Dr. Taddei has been a visiting professor at Yale University, Duke University, and the University of the Republic in Uruguay. Currently, he is a tenured professor at the Federal University of Sao Paulo, Brazil, where he teaches anthropology and science and technology studies. He is one of the leading researchers at the Climate Change National Science and Technology Institute in Brazil and serves on one of the standing committees of the World Meteorological Organization. Between 2005 and 2014, he was a research associate and later principal investigator at the Center for Research on Environmental Decisions (CRED) at Columbia University.
Renzo was born and raised in Sao Paulo, Brazil. Before becoming an anthropologist, he received a B.Sc. degree in Industrial Engineering (1995) and a Master’s degree in Education (2000) from the University of Sao Paulo. He also had a short experience as a professional photographer between 1998 and 2000.
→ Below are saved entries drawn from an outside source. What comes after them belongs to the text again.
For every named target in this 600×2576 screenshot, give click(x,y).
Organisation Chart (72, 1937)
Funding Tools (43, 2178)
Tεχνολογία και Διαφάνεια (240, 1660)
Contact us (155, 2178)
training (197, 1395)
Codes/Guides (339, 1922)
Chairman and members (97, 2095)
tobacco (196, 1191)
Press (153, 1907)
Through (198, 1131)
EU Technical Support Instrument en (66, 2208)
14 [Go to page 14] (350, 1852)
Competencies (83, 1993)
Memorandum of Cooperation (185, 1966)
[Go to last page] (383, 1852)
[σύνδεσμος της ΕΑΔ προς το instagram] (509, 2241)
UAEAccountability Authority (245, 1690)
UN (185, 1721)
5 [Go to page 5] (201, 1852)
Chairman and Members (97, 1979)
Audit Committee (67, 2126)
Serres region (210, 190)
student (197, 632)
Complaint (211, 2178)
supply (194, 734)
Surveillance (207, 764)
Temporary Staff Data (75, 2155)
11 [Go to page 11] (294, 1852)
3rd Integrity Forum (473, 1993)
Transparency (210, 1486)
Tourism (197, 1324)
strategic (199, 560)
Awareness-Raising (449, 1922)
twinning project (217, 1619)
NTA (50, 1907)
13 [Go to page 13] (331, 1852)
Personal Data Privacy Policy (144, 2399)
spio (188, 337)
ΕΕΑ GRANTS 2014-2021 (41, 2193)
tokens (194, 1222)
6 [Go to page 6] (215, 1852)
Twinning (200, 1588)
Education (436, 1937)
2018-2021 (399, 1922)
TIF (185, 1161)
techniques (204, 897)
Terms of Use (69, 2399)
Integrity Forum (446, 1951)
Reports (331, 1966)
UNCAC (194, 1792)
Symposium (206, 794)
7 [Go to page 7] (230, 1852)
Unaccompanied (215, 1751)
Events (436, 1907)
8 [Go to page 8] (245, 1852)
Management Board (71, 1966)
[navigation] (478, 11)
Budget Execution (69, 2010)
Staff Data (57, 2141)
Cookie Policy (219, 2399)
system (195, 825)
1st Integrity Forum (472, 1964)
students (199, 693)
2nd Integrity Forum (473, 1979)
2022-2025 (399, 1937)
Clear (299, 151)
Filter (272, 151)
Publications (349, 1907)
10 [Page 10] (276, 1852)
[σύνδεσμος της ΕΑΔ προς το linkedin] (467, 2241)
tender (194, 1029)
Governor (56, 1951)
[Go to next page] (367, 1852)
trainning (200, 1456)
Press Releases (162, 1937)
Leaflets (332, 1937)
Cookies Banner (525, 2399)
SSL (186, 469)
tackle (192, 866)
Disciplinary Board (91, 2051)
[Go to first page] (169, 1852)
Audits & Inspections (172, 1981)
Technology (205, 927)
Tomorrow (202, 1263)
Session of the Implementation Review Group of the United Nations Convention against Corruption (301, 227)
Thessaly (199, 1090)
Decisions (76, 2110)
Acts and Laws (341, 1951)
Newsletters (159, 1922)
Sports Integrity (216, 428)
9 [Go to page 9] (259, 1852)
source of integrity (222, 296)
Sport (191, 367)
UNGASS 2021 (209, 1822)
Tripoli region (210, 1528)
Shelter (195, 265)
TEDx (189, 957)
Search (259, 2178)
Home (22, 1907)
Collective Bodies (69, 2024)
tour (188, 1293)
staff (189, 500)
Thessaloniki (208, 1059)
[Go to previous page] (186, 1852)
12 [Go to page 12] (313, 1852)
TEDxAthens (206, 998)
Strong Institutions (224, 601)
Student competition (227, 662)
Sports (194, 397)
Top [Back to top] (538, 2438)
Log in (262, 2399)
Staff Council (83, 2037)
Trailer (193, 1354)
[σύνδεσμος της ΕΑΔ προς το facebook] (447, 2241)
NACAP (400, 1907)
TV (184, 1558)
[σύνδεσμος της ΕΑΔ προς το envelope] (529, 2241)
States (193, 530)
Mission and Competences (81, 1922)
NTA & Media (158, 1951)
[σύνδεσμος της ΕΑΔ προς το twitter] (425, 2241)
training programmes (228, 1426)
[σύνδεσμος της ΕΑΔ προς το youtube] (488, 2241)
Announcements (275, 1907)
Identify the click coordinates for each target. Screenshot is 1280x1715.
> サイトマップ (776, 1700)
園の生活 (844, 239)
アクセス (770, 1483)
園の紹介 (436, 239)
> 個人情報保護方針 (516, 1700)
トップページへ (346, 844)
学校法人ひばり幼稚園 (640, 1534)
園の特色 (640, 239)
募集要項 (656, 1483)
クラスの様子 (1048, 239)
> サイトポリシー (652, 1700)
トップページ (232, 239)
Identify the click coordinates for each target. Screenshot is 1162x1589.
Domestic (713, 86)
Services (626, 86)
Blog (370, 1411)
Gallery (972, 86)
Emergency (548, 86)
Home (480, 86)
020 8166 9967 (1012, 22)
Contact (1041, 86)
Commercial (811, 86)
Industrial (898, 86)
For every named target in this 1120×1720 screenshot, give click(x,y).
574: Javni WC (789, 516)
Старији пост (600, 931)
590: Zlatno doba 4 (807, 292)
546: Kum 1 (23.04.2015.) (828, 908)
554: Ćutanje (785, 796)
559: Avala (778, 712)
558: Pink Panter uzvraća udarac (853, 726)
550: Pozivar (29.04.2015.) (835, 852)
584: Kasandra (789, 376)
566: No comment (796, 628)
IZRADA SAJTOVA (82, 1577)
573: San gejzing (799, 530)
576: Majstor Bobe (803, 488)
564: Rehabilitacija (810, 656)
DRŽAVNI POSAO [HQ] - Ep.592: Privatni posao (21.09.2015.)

In 2017, he published Meteorologists and Rain Prophets: Knowledge, Practices, and Politics of the Atmosphere (Terceiro Nome publishers, in Portuguese). He co-organized two books: After the Rains Didn’t Come (2010, published by Funceme and CIFAS) and The Anthropocene: On Modes of Composing Worlds (2022, Fino Traço publishers), both in Portuguese. His work has appeared in journals such as American Anthropologist, Nature Climate Change, Weather Climate and Society, Climatic Change, Climate Services, Environmental Science and Policy, Energy Research and Social Science, Latin American Research Review, and Social Semiotics.